Il y a deux semaines, on se disputait en public et il m’a donné un coup de poing sur le haut du bras pour me faire taire. Ça n’a pas laissé de bleu, mais l’intention m’a terrifiée.

Quand je lui en ai reparlé ce soir, il m’a dit que j’exagérais ça aussi. Il a dit que ce n’était pas non plus un vrai coup. Qu’il m’avait à peine touchée. Que je parlais par-dessus lui et qu’il fallait que je m’arrête.

Il a dit que j’avais de la chance qu’il ne soit pas le genre d’homme à vraiment frapper les femmes, parce que ce qu’il a fait ne compte pas. Il a dit que la vraie maltraitance, c’est un œil au beurre noir et une côte cassée, et que j’insulte les vraies victimes en comparant ma situation à la leur.

Nous avons un petit garçon de six mois. Nous vivons ensemble. Je suis censée croire qu’un homme qui me frappe deux fois en deux semaines, puis m’explique qu’aucun des deux coups n’était « vrai », est un père sécurisant.

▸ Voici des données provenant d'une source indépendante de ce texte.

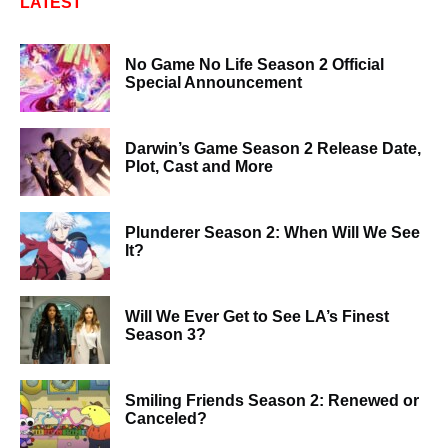
LATEST
No Game No Life Season 2 Official
Special Announcement
Darwin’s Game Season 2 Release Date,
Plot, Cast and More
Plunderer Season 2: When Will We See
It?
Will We Ever Get to See LA’s Finest
Season 3?
Smiling Friends Season 2: Renewed or
Canceled?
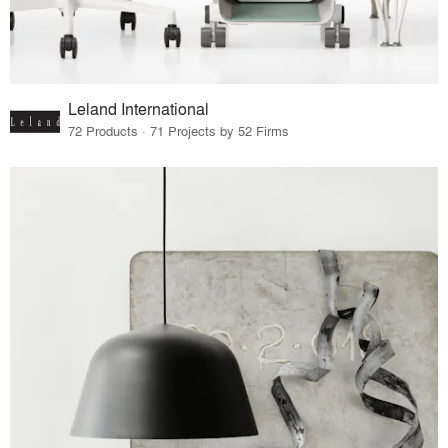
Leland International
72 Products · 71 Projects by 52 Firms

Je suis censée m’excuser d’avoir eu les mains froides. Je suis censée accepter que mon corps serve de test de réflexes et que si je le surprends, je mérite d’être frappée. Je suis censée rester dans cette maison et élever un bébé avec un homme qui me regarde dans les yeux après m’avoir frappée et me dit que j’ai inventé la douleur.

En ce moment, il est dans la chambre, au téléphone avec sa mère, en train de lui dire que je suis hystérique et que je menace de lui enlever son fils pour un rien.

Il lui raconte que c’est moi qui l’ai touché en premier. Que c’est moi la violente. Que j’ai besoin d’une thérapie. Et moi, je suis plantée dans le salon, avec la cuisse qui me lance, en train de me demander si je suis vraiment folle de vouloir partir.

Est-ce que j’ai tort de vouloir quitter un homme qui m’a frappé la jambe et qui me dit ensuite que ce n’était pas un vrai coup ?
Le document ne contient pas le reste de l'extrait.